# Woodstock Specialty Show 2010



## Pigeon lower (Oct 23, 2007)

Well this past week was the Woodstock Specialty Show which held over 2500 birds. I had 8 Classic Old Frills in my club which held 40 Frills between 5 of us, I manage to get Champion Classic Old Frill with a hen i raised last year. Which the hen manage to get me 2nd up in the jr's (Kid who beat me just bought his bird the day before). I then went up against all the champions which they only place top 10 and there was 22 birds up there.
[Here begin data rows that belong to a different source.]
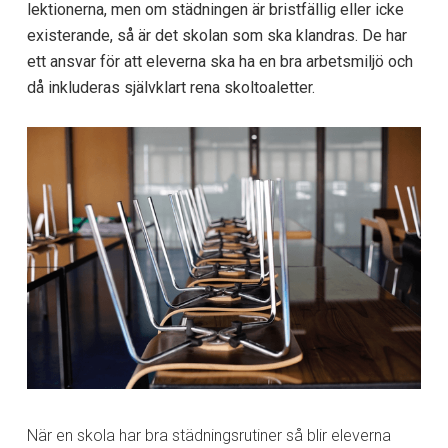
lektionerna, men om städningen är bristfällig eller icke
existerande, så är det skolan som ska klandras. De har
ett ansvar för att eleverna ska ha en bra arbetsmiljö och
då inkluderas självklart rena skoltoaletter.
När en skola har bra städningsrutiner så blir eleverna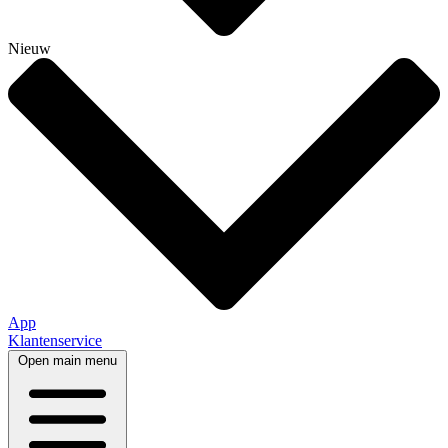
Nieuw
App
Klantenservice
Open main menu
I did not manage to place although i think i should have, but anyways a Modena won Champion of the show. Thought id post some pictures of my frills and competition.

Champion Frill
Owned by Tyler Weening


1st Reserve
Owned by Jerry Gregorinski


2nd Reserve 
Owned by Don Cassidy


3rd Reserve
Owned by Jerry Gregorinski


----------



## Pigeon lower (Oct 23, 2007)

Now some others i have/raised that are in the show.

Young Cock


Old Hen


Young Hen


Young Cock


You Can look in my webshots file to see all the photo's if you want.


----------



## Ross Howard (Nov 26, 2009)

Good job Ty pigeons looked good at show.


----------



## Pigeon lower (Oct 23, 2007)

Thanks Ross, It was nice to see you there saturday


----------



## wcooper (Aug 4, 2009)

Congradulations on the champion. Beautiful Frill.


----------